Il y a des cas où le parcours éditorial même de l’œuvre est si tortueux et compliqué qu’il oblige l’éditeur critique à pratiquer un « art combinatoire » entre les différentes versions textuelles. Nous avons déjà signalé le cas de Paradiso : les déficiences et les incorrections que présentaient toutes les versions – originaux inclus – empêchèrent l’éditeur Cintio Vitier d’en choisir une parmi elles, qui aurait pu devenir le texte base de son édition pour Archivos ; dans ce cas, établir le texte équivaut à le reconstruire à partir de ces témoins défectueux.

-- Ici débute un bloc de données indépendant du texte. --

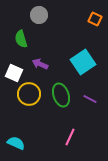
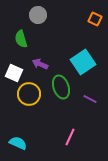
gray circle: moved 1 px left
green ellipse: moved 8 px up
cyan semicircle: moved 2 px right
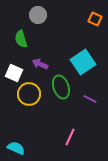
cyan semicircle: moved 2 px left, 5 px down
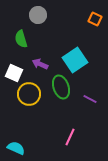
cyan square: moved 8 px left, 2 px up
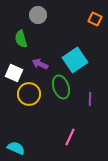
purple line: rotated 64 degrees clockwise
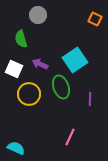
white square: moved 4 px up
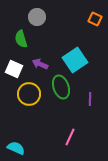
gray circle: moved 1 px left, 2 px down
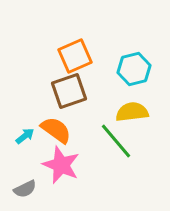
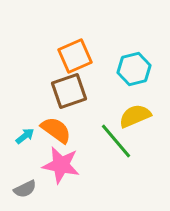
yellow semicircle: moved 3 px right, 4 px down; rotated 16 degrees counterclockwise
pink star: rotated 12 degrees counterclockwise
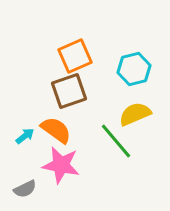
yellow semicircle: moved 2 px up
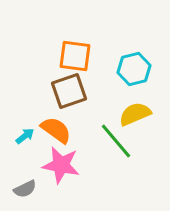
orange square: rotated 32 degrees clockwise
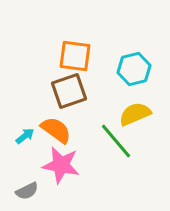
gray semicircle: moved 2 px right, 2 px down
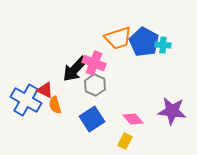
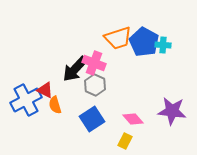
blue cross: rotated 32 degrees clockwise
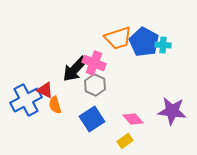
yellow rectangle: rotated 28 degrees clockwise
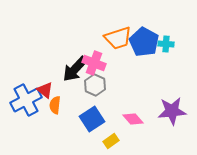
cyan cross: moved 3 px right, 1 px up
red triangle: rotated 12 degrees clockwise
orange semicircle: rotated 24 degrees clockwise
purple star: rotated 12 degrees counterclockwise
yellow rectangle: moved 14 px left
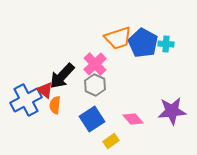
blue pentagon: moved 1 px left, 1 px down
pink cross: moved 1 px right, 1 px down; rotated 25 degrees clockwise
black arrow: moved 13 px left, 7 px down
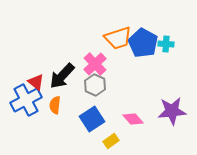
red triangle: moved 9 px left, 8 px up
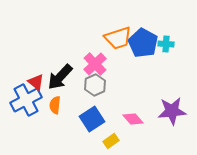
black arrow: moved 2 px left, 1 px down
gray hexagon: rotated 10 degrees clockwise
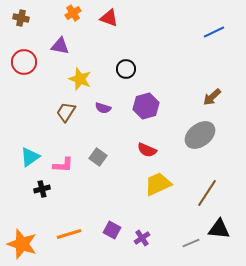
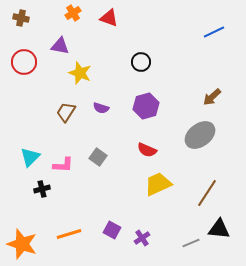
black circle: moved 15 px right, 7 px up
yellow star: moved 6 px up
purple semicircle: moved 2 px left
cyan triangle: rotated 10 degrees counterclockwise
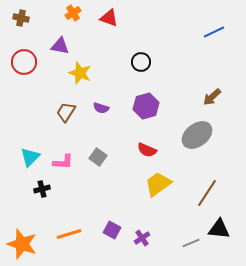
gray ellipse: moved 3 px left
pink L-shape: moved 3 px up
yellow trapezoid: rotated 12 degrees counterclockwise
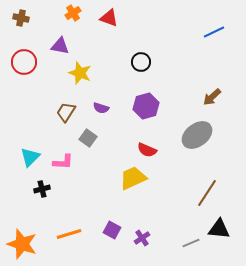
gray square: moved 10 px left, 19 px up
yellow trapezoid: moved 25 px left, 6 px up; rotated 12 degrees clockwise
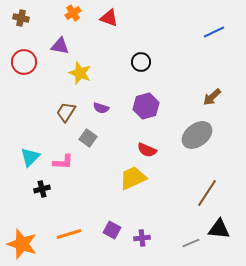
purple cross: rotated 28 degrees clockwise
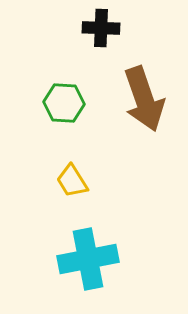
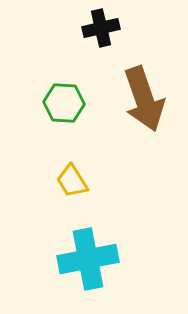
black cross: rotated 15 degrees counterclockwise
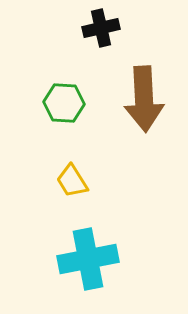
brown arrow: rotated 16 degrees clockwise
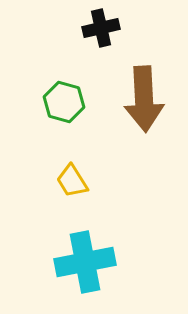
green hexagon: moved 1 px up; rotated 12 degrees clockwise
cyan cross: moved 3 px left, 3 px down
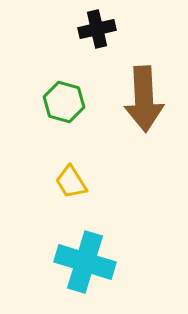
black cross: moved 4 px left, 1 px down
yellow trapezoid: moved 1 px left, 1 px down
cyan cross: rotated 28 degrees clockwise
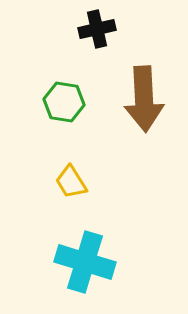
green hexagon: rotated 6 degrees counterclockwise
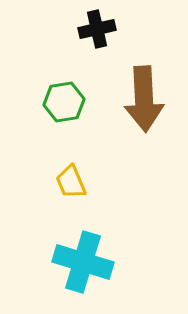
green hexagon: rotated 18 degrees counterclockwise
yellow trapezoid: rotated 9 degrees clockwise
cyan cross: moved 2 px left
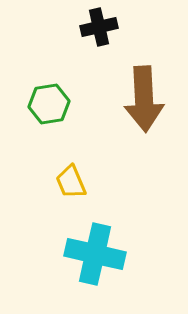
black cross: moved 2 px right, 2 px up
green hexagon: moved 15 px left, 2 px down
cyan cross: moved 12 px right, 8 px up; rotated 4 degrees counterclockwise
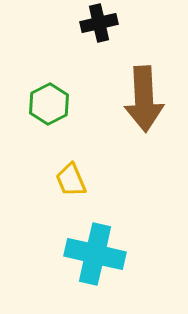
black cross: moved 4 px up
green hexagon: rotated 18 degrees counterclockwise
yellow trapezoid: moved 2 px up
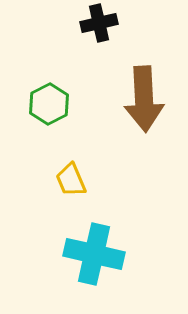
cyan cross: moved 1 px left
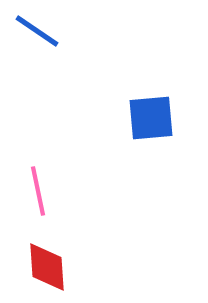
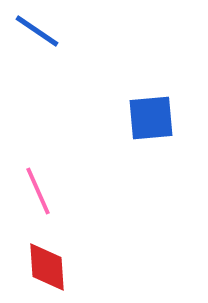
pink line: rotated 12 degrees counterclockwise
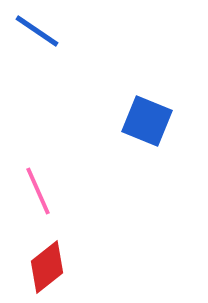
blue square: moved 4 px left, 3 px down; rotated 27 degrees clockwise
red diamond: rotated 56 degrees clockwise
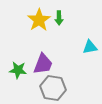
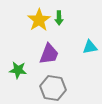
purple trapezoid: moved 6 px right, 10 px up
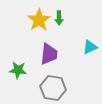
cyan triangle: rotated 14 degrees counterclockwise
purple trapezoid: rotated 15 degrees counterclockwise
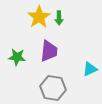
yellow star: moved 3 px up
cyan triangle: moved 22 px down
purple trapezoid: moved 3 px up
green star: moved 1 px left, 13 px up
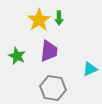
yellow star: moved 3 px down
green star: moved 1 px up; rotated 18 degrees clockwise
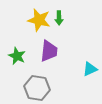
yellow star: rotated 25 degrees counterclockwise
gray hexagon: moved 16 px left
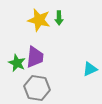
purple trapezoid: moved 14 px left, 6 px down
green star: moved 7 px down
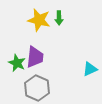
gray hexagon: rotated 15 degrees clockwise
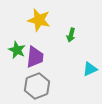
green arrow: moved 12 px right, 17 px down; rotated 16 degrees clockwise
green star: moved 13 px up
gray hexagon: moved 2 px up; rotated 15 degrees clockwise
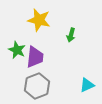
cyan triangle: moved 3 px left, 16 px down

Un autre bon exemple à ce propos est l’édition de l’Úlises criollo, l’autobiographie du grand intellectuel mexicain José Vasconcelos(6). Cette œuvre présente une histoire agitée qui ne se limite pas à la sphère éditoriale, mais qui commence avec le processus rédactionnel lui-même. En effet, le texte fut composé dans des conditions assez chaotiques, au gré des péripéties d’un exil qui conduisit l’auteur en France, en Argentine et finalement aux Etats-Unis. Le livre fut publié pour la première fois en 1935, par la maison d’édition Botas, d’après une copie dactylographiée, qui est restée égarée pendant de nombreuses années. Cette copie avait été réalisée par le gendre de Vasconcelos. On ne sait pas s’il l’a faite sous la dictée de son beau-père ou s’il a transcrit un éventuel manuscrit. Elle ne comportait pas les premiers chapitres du livre, qui avaient été remplacés par des coupures des revues, dans lesquelles ces chapitres étaient parus pour la première fois. Le nombre important de coquilles que contenaient ces coupures, ajouté à la célérité avec laquelle l’édition fut réalisée – sous la pression de l’auteur confronté à l’époque à de graves difficultés économiques – expliquent les énormes défauts de cette première version imprimée. L’éditeur du tome Archivos, Claude Fell, signale un nombre important d’interprétations erronées de l’original qui donnèrent lieu à de véritables contresens. Tout cela n’empêcha pas qu’elle fut reprise par toutes les éditions ultérieures, qui ont reproduit ses aberrations et ses anomalies. Finalement, la maison d’édition Jus – entreprise d’orientation catholique – prit la décision, à l’initiative de Vasconcelos lui-même, de sortir en 1958, à quelques mois de la disparition de l’auteur, une version expurgée de l’Úlises criollo, défigurant totalement le texte original, avec l’intention d’effacer toute manifestation irrévérencieuse – notamment celles à caractère érotique ou sensuel. Cette édition enlevait ainsi toutes les audaces narratives et discursives qui constituaient – dans le contexte de l’époque – un des atouts les plus évidents et les plus originaux de l’œuvre.

Pour restituer un texte digne de foi dans ces conditions, il faut évidemment revenir aux sources originales – les brouillons, les notes, les manuscrits – et à partir d’eux, reconstruire le processus de composition et l’itinéraire éditorial de l’œuvre, tout en essayant de distinguer les interventions étrangères à la main de l’écrivain et d’interpréter le sens de ses propres réécritures. Ce procédé peut devenir encore plus compliqué dans les cas où il n’y a pas eu d’édition de l’œuvre du vivant de l’auteur. Dans cette perspective, l’exemple paradigmatique est sans doute celui du Museo de la novela de la Eterna de Macedonio Fernández(7).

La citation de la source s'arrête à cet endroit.